Artificial Intelligence, December 2024

When Not to Reach for an LLM

A reliable sign that someone is new to these tools is that they apply a language model to everything. The reflex is understandable, the model is impressive and it will attempt any task presented to it, but the more valuable and harder won skill is recognizing when a model is the wrong instrument, because a substantial fraction of the time it is, and the alternative is not merely cheaper, it is correct by construction in a way a probabilistic system cannot match.

A language model is the wrong tool when the task is deterministic and well specified. Parsing a structured file, validating a format, performing arithmetic, transforming data from one schema to another, these have exact and knowable answers, and a few lines of conventional code will produce the right one every time. A model will usually produce the right one as well, and usually is precisely the problem, because the occasional confident error is the one that passes review and reaches production, whereas the deterministic implementation does not have that failure mode at all.

The same logic applies wherever correctness must be guaranteed or reproducibility is required.
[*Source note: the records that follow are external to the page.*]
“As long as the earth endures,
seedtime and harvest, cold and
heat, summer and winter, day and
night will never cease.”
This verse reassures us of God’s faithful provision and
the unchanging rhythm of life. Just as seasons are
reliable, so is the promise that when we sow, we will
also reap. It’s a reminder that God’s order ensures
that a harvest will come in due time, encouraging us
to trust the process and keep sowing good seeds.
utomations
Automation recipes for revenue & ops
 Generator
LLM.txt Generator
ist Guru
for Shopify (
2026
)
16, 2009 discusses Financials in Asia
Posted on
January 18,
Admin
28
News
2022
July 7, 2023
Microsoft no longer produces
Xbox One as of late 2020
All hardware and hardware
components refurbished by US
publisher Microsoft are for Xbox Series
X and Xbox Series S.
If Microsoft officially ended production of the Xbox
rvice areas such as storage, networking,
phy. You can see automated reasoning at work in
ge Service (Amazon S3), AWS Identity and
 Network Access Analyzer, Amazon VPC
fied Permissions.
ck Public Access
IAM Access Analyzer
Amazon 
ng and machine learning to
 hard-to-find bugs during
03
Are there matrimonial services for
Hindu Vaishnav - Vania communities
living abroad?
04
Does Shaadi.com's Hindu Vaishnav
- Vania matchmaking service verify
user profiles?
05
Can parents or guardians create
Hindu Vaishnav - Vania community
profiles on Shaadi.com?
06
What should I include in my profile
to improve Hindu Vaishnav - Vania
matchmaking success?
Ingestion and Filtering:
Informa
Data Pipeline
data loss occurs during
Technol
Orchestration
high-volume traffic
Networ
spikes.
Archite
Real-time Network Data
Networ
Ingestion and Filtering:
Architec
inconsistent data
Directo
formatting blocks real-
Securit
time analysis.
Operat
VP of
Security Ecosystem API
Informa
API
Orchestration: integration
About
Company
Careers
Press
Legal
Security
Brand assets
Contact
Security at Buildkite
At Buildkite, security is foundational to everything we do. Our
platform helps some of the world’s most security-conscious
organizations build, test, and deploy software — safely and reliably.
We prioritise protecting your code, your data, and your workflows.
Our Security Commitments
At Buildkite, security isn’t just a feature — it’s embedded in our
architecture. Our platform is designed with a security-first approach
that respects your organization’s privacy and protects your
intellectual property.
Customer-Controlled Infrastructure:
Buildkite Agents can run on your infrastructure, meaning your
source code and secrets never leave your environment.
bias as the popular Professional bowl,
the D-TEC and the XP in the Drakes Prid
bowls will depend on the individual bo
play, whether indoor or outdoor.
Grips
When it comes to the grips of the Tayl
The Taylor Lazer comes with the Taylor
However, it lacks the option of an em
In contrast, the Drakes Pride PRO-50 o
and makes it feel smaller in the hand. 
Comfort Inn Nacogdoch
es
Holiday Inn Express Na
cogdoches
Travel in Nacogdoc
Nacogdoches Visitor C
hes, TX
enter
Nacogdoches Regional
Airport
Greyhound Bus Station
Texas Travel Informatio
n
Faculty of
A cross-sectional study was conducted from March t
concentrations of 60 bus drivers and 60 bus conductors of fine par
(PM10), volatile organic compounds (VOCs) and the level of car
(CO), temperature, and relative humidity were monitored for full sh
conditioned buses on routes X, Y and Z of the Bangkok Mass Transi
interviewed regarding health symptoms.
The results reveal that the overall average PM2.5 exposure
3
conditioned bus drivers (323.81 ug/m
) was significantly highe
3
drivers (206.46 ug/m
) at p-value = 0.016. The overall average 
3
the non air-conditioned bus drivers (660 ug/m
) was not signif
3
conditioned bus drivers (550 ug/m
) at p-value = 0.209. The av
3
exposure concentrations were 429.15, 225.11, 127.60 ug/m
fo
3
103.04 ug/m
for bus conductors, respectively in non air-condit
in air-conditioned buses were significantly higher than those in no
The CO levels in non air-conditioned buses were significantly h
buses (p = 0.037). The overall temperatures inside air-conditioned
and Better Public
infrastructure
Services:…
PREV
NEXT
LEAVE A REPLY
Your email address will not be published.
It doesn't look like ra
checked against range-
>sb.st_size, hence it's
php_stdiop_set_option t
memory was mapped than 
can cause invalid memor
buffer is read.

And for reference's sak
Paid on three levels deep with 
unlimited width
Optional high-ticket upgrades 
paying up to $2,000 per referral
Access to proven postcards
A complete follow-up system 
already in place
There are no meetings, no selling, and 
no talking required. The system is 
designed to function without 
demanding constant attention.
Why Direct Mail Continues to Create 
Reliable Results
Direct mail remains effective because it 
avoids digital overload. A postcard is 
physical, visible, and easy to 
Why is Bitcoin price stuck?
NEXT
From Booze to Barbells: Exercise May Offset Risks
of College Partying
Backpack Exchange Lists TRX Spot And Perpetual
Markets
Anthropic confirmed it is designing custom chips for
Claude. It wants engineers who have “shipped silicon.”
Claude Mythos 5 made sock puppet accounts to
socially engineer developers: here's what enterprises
Regulatory logic, financial calculation, and anything auditable should be expressed as code that can be read, tested, and relied upon to behave identically on identical input, not delegated to a system whose output can shift with phrasing or model version. A model is likewise the wrong choice wherever a simpler, established method already suffices, a database query, a regular expression, a lookup table, each of which is faster, cheaper, and incapable of inventing an answer. Where a model genuinely earns its cost is the messy middle, the tasks that resist exact rules, interpreting intent in unstructured text, summarizing a long document, drafting a first version, converting loose natural language into structure. These are the problems conventional code handles poorly, and they are exactly where the flexibility of a model is worth its unpredictability.

A language model is a genuinely new capability, but it is a specific one, not a universal solvent for every problem that involves text or data. The engineers who use it to greatest effect are not those who use it most, they are those who have developed a clear sense of where its strengths apply and where a deterministic tool is simply the better answer, and who reach for the model deliberately rather than by reflex. That judgment, knowing which problems belong to which class of tool, is becoming one of the more valuable competencies in building software well, precisely because the temptation to apply an impressive new instrument to everything is so strong and so rarely questioned.